Trump und der Iran: Außenpolitik zwischen Übermut und Fehleinschätzung
Trump ging irrtümlich davon aus, dass gravierender, maximaler Druck den Iran zu Zugeständnissen zwingt. Diese Annahme war nicht nur falsch, sondern zeugte von einem fundamentalen Missverständnis iranischer Machtstrukturen: · Das Regime reagiert auf Druck mit nationaler Mobilisierung, nicht mit Verhandlungen. · Die Revolutionsgarden gewinnen innenpolitisch, wenn die USA eskalieren. · Iranische Politik folgt einer langfristigen regionalen Strategie – nicht kurzfristigen Drohkulissen. Trump setzte auf Einschüchterung, traf aber auf einen Gegner, der seit Jahrzehnten im Umgang mit Druck geübt ist. Der Ausstieg aus dem Atomabkommen erwies sich als strategischer Selbstschuss.

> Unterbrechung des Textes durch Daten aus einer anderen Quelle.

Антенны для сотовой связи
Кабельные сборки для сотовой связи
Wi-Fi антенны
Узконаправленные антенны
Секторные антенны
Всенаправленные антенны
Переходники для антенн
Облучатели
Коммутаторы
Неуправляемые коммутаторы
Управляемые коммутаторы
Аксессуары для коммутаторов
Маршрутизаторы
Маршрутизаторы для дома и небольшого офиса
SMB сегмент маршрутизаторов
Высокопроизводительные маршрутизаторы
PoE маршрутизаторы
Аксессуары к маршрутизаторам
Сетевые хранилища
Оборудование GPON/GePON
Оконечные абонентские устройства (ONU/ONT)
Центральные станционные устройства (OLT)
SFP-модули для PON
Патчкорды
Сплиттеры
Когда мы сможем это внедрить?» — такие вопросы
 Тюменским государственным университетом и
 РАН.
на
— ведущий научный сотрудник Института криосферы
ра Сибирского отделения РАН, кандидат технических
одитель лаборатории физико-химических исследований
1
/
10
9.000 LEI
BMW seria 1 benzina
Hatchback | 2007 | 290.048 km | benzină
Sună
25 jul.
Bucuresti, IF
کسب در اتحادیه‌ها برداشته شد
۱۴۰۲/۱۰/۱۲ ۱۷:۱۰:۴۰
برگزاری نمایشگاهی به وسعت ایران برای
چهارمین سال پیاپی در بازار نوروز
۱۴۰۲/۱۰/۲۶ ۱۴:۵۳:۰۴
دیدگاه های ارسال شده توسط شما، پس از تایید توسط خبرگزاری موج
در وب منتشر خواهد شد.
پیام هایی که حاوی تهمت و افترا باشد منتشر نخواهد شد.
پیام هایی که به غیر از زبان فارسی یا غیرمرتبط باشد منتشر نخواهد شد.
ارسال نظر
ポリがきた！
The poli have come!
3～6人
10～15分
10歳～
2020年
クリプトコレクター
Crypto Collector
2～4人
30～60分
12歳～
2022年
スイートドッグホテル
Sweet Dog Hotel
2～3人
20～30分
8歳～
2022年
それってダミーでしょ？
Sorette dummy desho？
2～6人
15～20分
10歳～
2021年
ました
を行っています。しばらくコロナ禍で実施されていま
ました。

Der unlogische und einseitige Ausstieg aus dem Atomabkommen war einer der vielleicht folgenreichsten Fehler seiner bisherigen Amtszeit. Kritische Punkte: · Die USA verloren die gemeinsame Front mit Europa, die für den Iran maximal belastend war. · Iran konnte sich als Opfer eines Vertragsbruchs inszenieren. · Die internationale Atomaufsicht verlor zentrale Kontrollmechanismen. · China und Russland nutzten das Vakuum, um ihre Beziehungen zu Teheran zu vertiefen. Kurz: Trump zerstörte ein funktionierendes Kontrollsystem, ohne einen vergleichbaren Ersatz zu haben. Das ist geopolitisch nicht nur äußerst unklug – es ist auch sehr gefährlich.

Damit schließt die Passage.